TASK REQUIREMENTS:
The following data has a line with "Patna, Bihar" and a line with "who have become eligible recently to submit t". Write out exactly those lines and all the lines between them.
**** MATERIAL SUPPLIED
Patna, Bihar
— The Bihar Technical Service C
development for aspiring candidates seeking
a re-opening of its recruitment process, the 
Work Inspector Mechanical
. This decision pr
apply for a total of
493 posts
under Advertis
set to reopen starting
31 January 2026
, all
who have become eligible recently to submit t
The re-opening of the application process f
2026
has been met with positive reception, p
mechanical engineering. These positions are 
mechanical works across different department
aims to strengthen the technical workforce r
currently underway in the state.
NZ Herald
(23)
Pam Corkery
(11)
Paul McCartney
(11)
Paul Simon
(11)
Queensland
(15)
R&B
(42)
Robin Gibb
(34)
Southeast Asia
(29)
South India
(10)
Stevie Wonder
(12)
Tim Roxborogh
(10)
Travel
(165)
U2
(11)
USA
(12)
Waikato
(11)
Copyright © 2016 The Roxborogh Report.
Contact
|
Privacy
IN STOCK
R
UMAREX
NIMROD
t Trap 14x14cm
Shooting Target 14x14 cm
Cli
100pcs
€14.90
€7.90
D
********
**** MATERIAL SUPPLIED
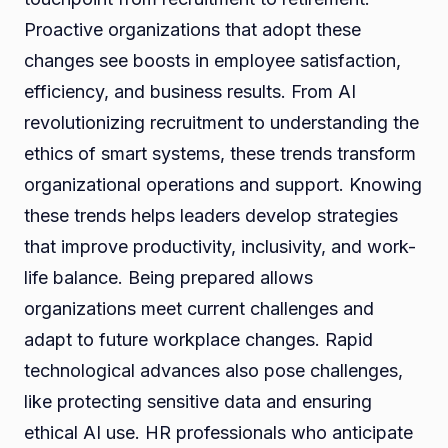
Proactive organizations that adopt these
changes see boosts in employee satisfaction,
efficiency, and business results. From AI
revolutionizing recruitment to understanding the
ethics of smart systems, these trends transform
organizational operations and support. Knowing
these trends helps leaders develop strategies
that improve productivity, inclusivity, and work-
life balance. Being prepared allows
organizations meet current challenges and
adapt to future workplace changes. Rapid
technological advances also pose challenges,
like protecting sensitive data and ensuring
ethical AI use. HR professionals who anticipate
********
ANSWER BELOW:
Patna, Bihar
— The Bihar Technical Service C
development for aspiring candidates seeking
a re-opening of its recruitment process, the 
Work Inspector Mechanical
. This decision pr
apply for a total of
493 posts
under Advertis
set to reopen starting
31 January 2026
, all
who have become eligible recently to submit t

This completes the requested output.